Here's the description from webpagetest.org on precisely what they're measuring:

"The image compression check just looks at photo images (JPEG files) and makes sure the quality isn't set too high. JPEG images can usually be compressed pretty substantially without any noticeable reduction in visual quality. We use a standard of compressing the images at a quality level of "50" in Photoshop's "Save for Web" mode but generally you should compress them as much as you can before they start to look bad. It's also not uncommon for other data to be included in photos, particularly if they came from a digital camera (information about the camera, lens, location, even thumbnail images) and all of that should be removed from images before being published to a web page. "

So, the remedy is to open the files in Photoshop and save them "for web" with a quality level of 50 or less.
Blenderite replied on at Permalink Reply
If you don't have Photoshop, there are other program that can do that too, such as Paint.NET, Gimp, MyPaint, etc. I would probably choose Paint.NET for this. The best part: It is free!!!

With Paint.NET, you would open the image and then save a new version of it by hitting Shift + S. That would open a window asking you where you wanted to save it. Choose a name and location for it and change the Save as Type from .pdn to .jpeg, then click save. It will then pop up a window asking about Quality. By moving the slider back and forth you can find a spot that has a small file size (it tells the size above the preview) and also have good enough quality for viewing. Once you are happy, click Ok and you are done!

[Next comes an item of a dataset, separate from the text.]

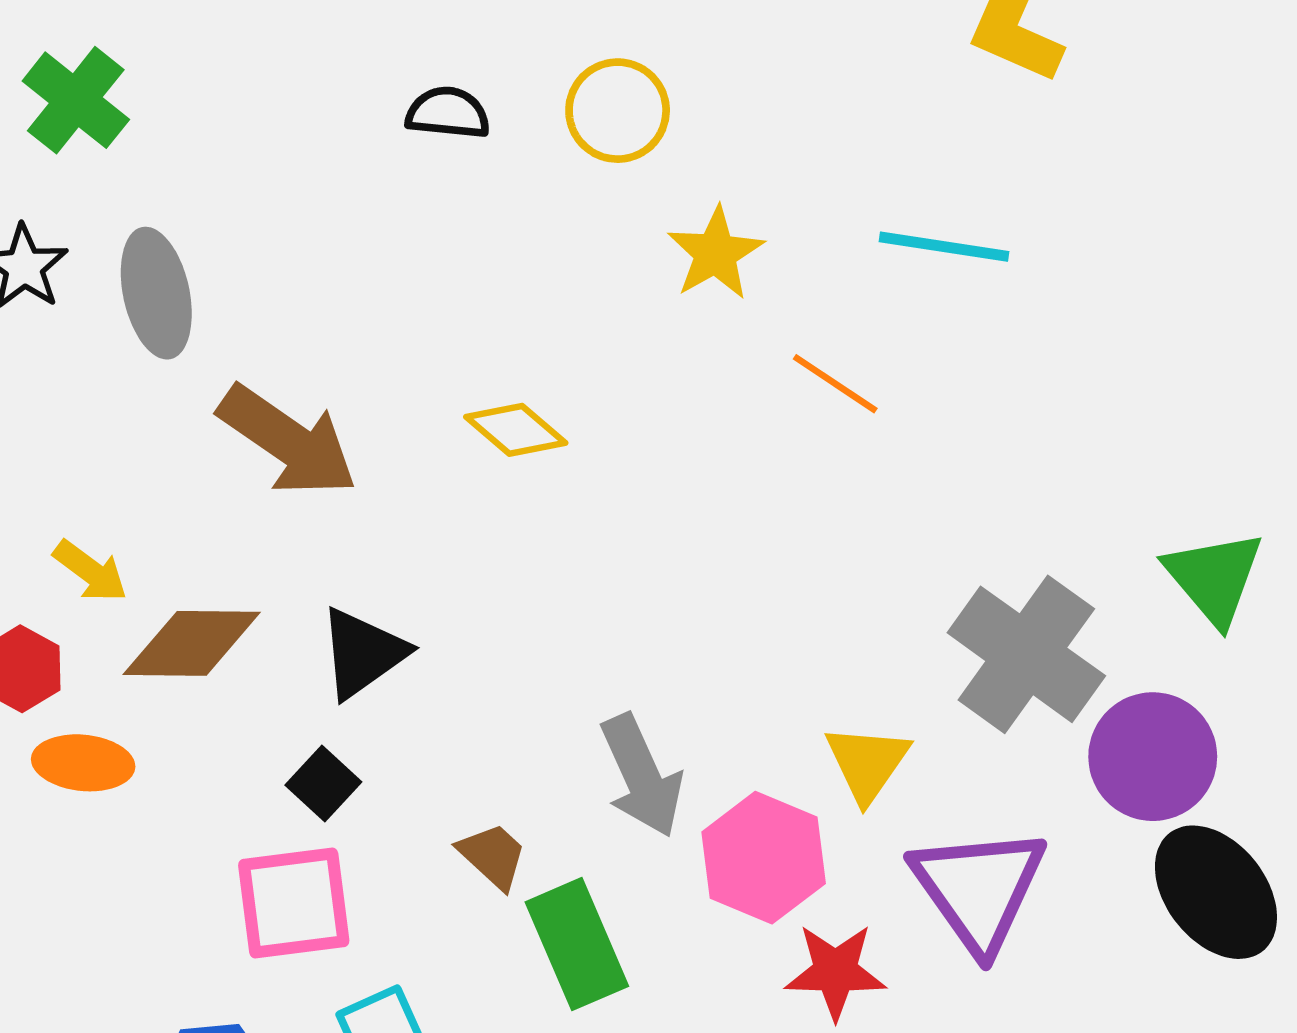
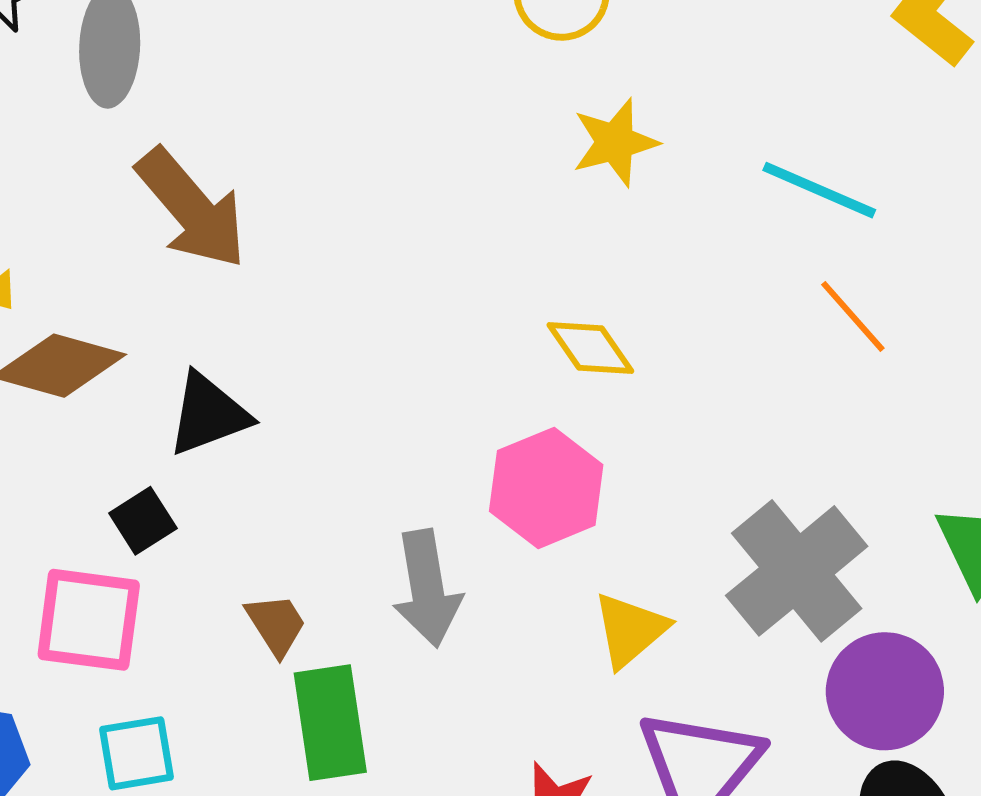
orange line: (835, 384) -> (853, 316), moved
yellow diamond: (516, 430) -> (590, 348), moved
pink hexagon: (764, 858) -> (546, 488), moved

The reason you choose .jpeg over .png is because the file size will a lot smaller with a JPEG. I hope this helps!!!
Steevb replied on at Permalink Reply
You cannot compress images with .htaccess.

As mentioned you will need to compress through a graphic program before uploading.

The image you're referring to is a 'C5' image, so either optimise it and re-upload or delete it.

BTW: I don't use 'Photshhop' I use 'Fireworks', far quicker and easier to opimise images.

One click with default settings 'england_village' becomes 83Kb.
jvansanten replied on at Permalink Reply
Fireworks is indeed an overlooked gem for web development and Paint.NET is a pretty full featured Photoshop-clone which is useful for many typical photo manipulation tasks..

The parameters noted earlier should work with any graphics program of your choice to prepare the image(s) for your site.
SteadyIT replied on at Permalink Reply

Thank you everyone for the excellent advice on graphic programs and optimizing my images for web.

I decided to use my trusty GIMP application to save my jpegs at a 50% quality and incorporate the Optimize and Progressive functions through Advanced Options.

I tested my site again at webpagetest.org, after making these changes to the C5 image, and it was listed as compressed and progressive.

Thanks 55webdesign for highlighting that I cannot compress images with .htaccess. In regards to my .htaccess file, I found the content in a forum discussion on SEO. Is their any advice you have on a standard C5 htaccess file? Or is this one I am using great for my Linux Shared Hosting setup.